TASK PROMPT: The required result is each line of the entries below containing the string "Balloon".
---------- TASK DATA ----------
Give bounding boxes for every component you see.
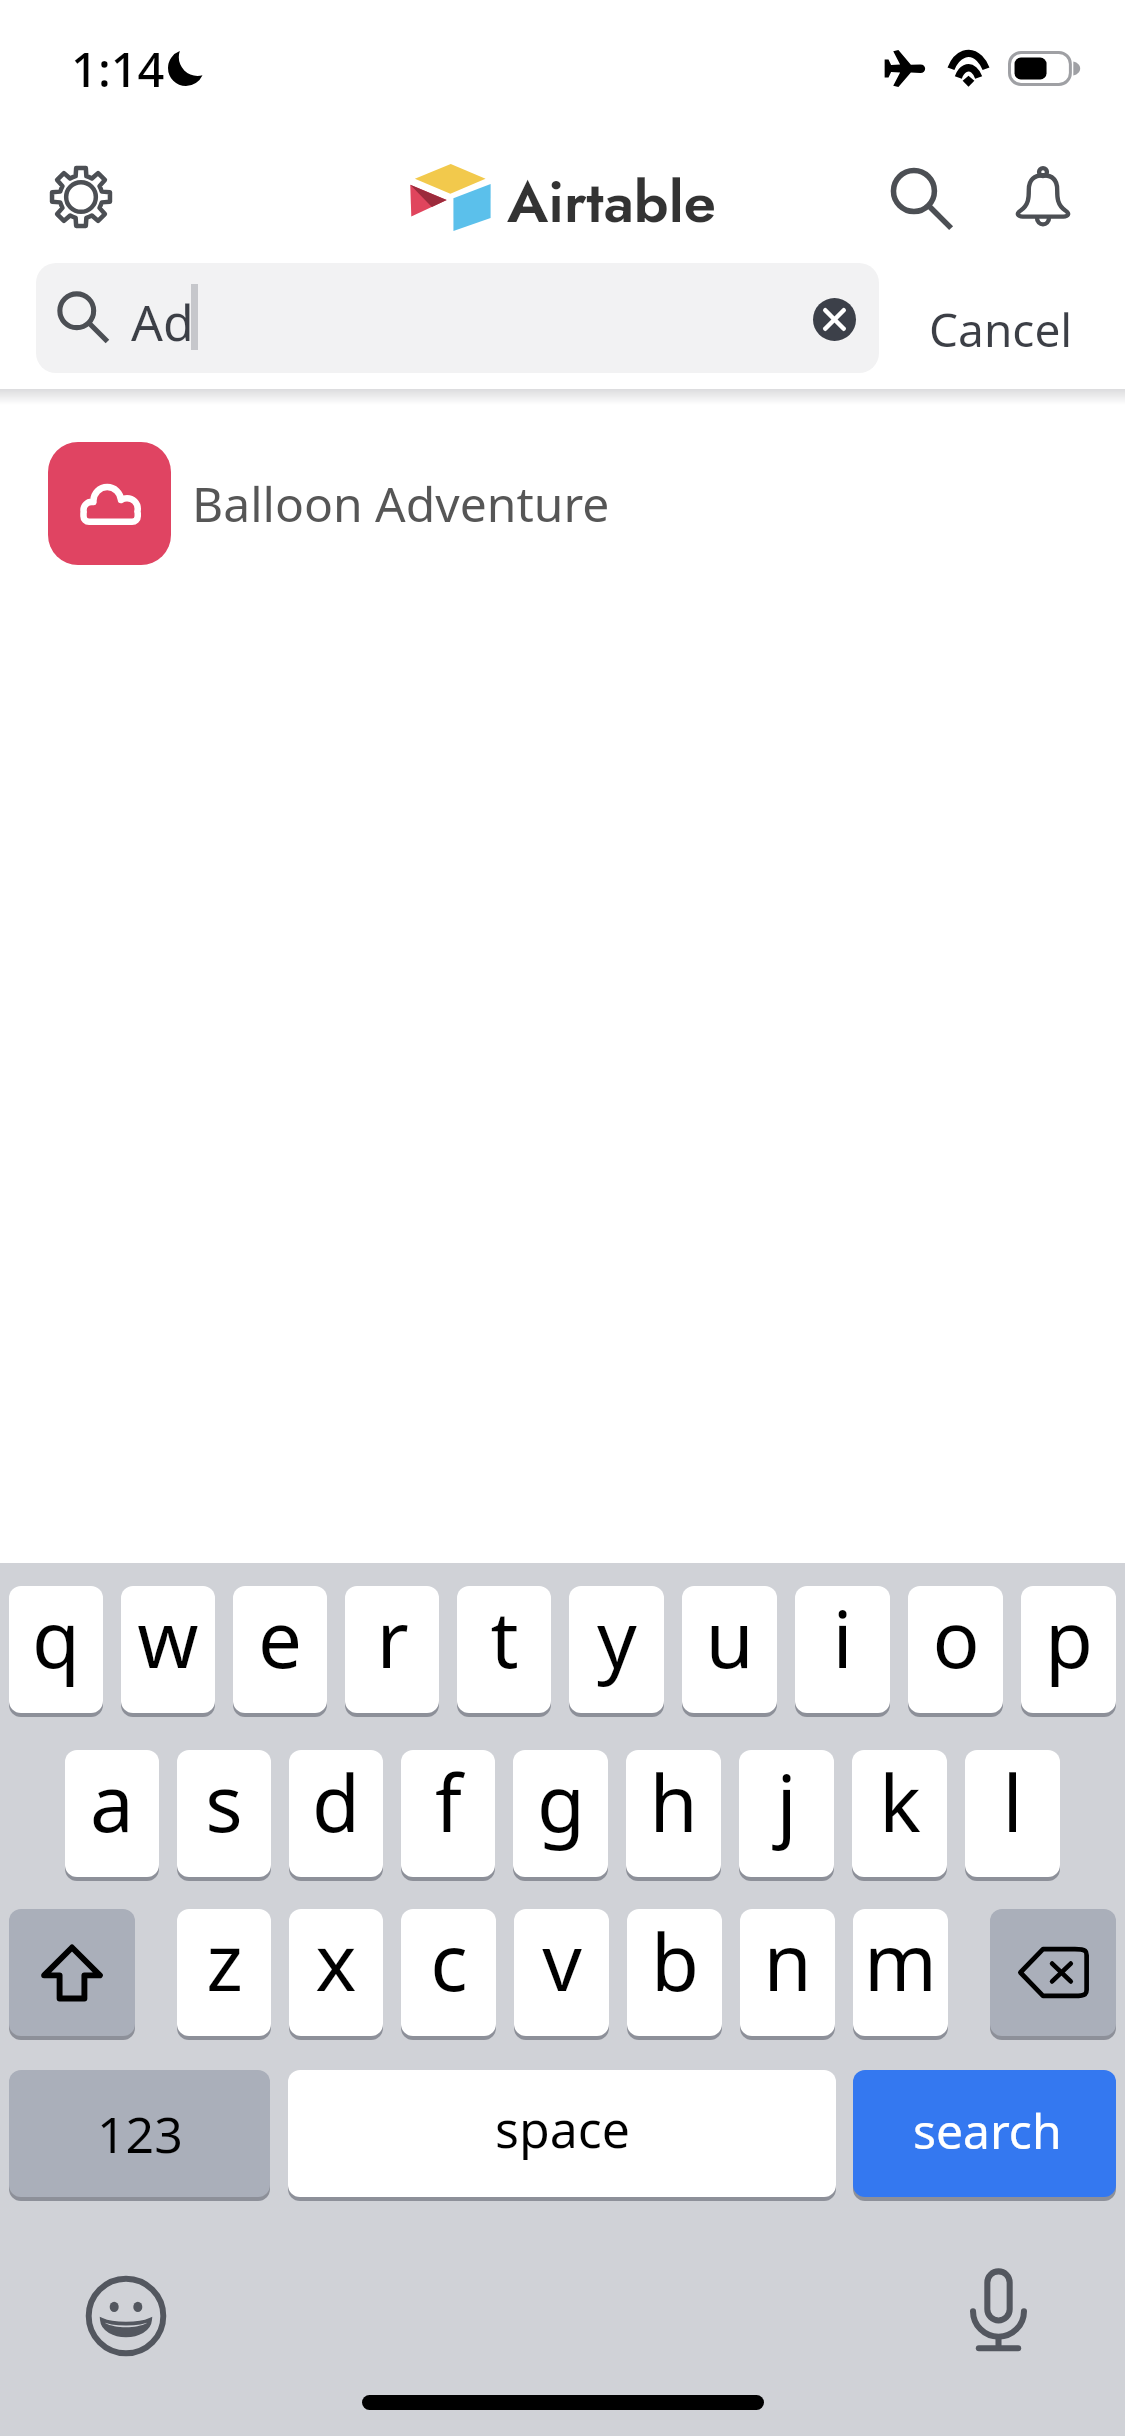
button[interactable]: Notifications: [996, 150, 1090, 246]
button[interactable]: v: [514, 1909, 609, 2036]
staticText: h: [649, 1750, 698, 1855]
staticText: k: [879, 1750, 921, 1855]
button[interactable]: Settings: [32, 148, 129, 245]
staticText: Balloon Adventure: [192, 471, 610, 536]
button[interactable]: p: [1021, 1586, 1116, 1713]
button[interactable]: x: [289, 1909, 383, 2036]
button[interactable]: w: [121, 1586, 215, 1713]
button[interactable]: Ad: [36, 263, 879, 373]
button[interactable]: t: [457, 1586, 551, 1713]
staticText: o: [932, 1586, 980, 1691]
button[interactable]: k: [852, 1750, 947, 1877]
staticText: search: [913, 2098, 1062, 2163]
staticText: q: [32, 1586, 80, 1691]
staticText: c: [430, 1909, 468, 2014]
button[interactable]: m: [853, 1909, 948, 2036]
button[interactable]: search: [853, 2070, 1116, 2197]
staticText: v: [542, 1909, 582, 2014]
button[interactable]: Shift: [9, 1909, 135, 2036]
button[interactable]: d: [289, 1750, 383, 1877]
button[interactable]: Balloon Adventure: [0, 405, 1125, 620]
button[interactable]: n: [740, 1909, 835, 2036]
staticText: m: [864, 1909, 937, 2014]
button[interactable]: s: [177, 1750, 271, 1877]
staticText: 1:14: [71, 37, 165, 101]
button[interactable]: [900, 263, 1098, 373]
button[interactable]: y: [569, 1586, 664, 1713]
staticText: b: [651, 1909, 699, 2014]
staticText: y: [597, 1586, 637, 1691]
button[interactable]: l: [965, 1750, 1060, 1877]
button[interactable]: f: [401, 1750, 495, 1877]
staticText: x: [315, 1909, 357, 2014]
button[interactable]: h: [626, 1750, 721, 1877]
staticText: j: [776, 1750, 797, 1855]
staticText: w: [137, 1586, 199, 1691]
staticText: e: [258, 1586, 302, 1691]
staticText: d: [312, 1750, 360, 1855]
staticText: r: [376, 1586, 409, 1691]
button[interactable]: j: [739, 1750, 834, 1877]
staticText: z: [206, 1909, 243, 2014]
staticText: n: [763, 1909, 812, 2014]
button[interactable]: g: [513, 1750, 608, 1877]
button[interactable]: Clear text: [798, 283, 870, 355]
button[interactable]: u: [682, 1586, 777, 1713]
staticText: f: [435, 1750, 462, 1855]
button[interactable]: 123: [9, 2070, 270, 2197]
button[interactable]: c: [401, 1909, 496, 2036]
staticText: a: [90, 1750, 134, 1855]
staticText: Ad: [131, 288, 194, 356]
button[interactable]: r: [345, 1586, 439, 1713]
staticText: space: [495, 2095, 630, 2163]
button[interactable]: space: [288, 2070, 836, 2197]
button[interactable]: i: [795, 1586, 890, 1713]
staticText: p: [1045, 1586, 1093, 1691]
button[interactable]: e: [233, 1586, 327, 1713]
button[interactable]: a: [65, 1750, 159, 1877]
button[interactable]: q: [9, 1586, 103, 1713]
button[interactable]: b: [627, 1909, 722, 2036]
staticText: t: [490, 1586, 519, 1691]
staticText: Airtable: [507, 160, 716, 244]
staticText: g: [537, 1750, 585, 1855]
button[interactable]: o: [908, 1586, 1003, 1713]
staticText: s: [205, 1750, 243, 1855]
staticText: i: [832, 1586, 853, 1691]
staticText: l: [1002, 1750, 1023, 1855]
staticText: Cancel: [929, 298, 1073, 361]
button[interactable]: Emoji keyboard: [85, 2275, 167, 2357]
staticText: 123: [97, 2100, 183, 2168]
staticText: u: [705, 1586, 754, 1691]
button[interactable]: Voice input: [958, 2266, 1038, 2354]
button[interactable]: z: [177, 1909, 271, 2036]
button[interactable]: Search: [874, 151, 969, 246]
button[interactable]: Backspace: [990, 1909, 1116, 2036]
----------
ANSWER BOX:
staticText: Balloon Adventure: [192, 471, 610, 536]
button[interactable]: Balloon Adventure: [0, 405, 1125, 620]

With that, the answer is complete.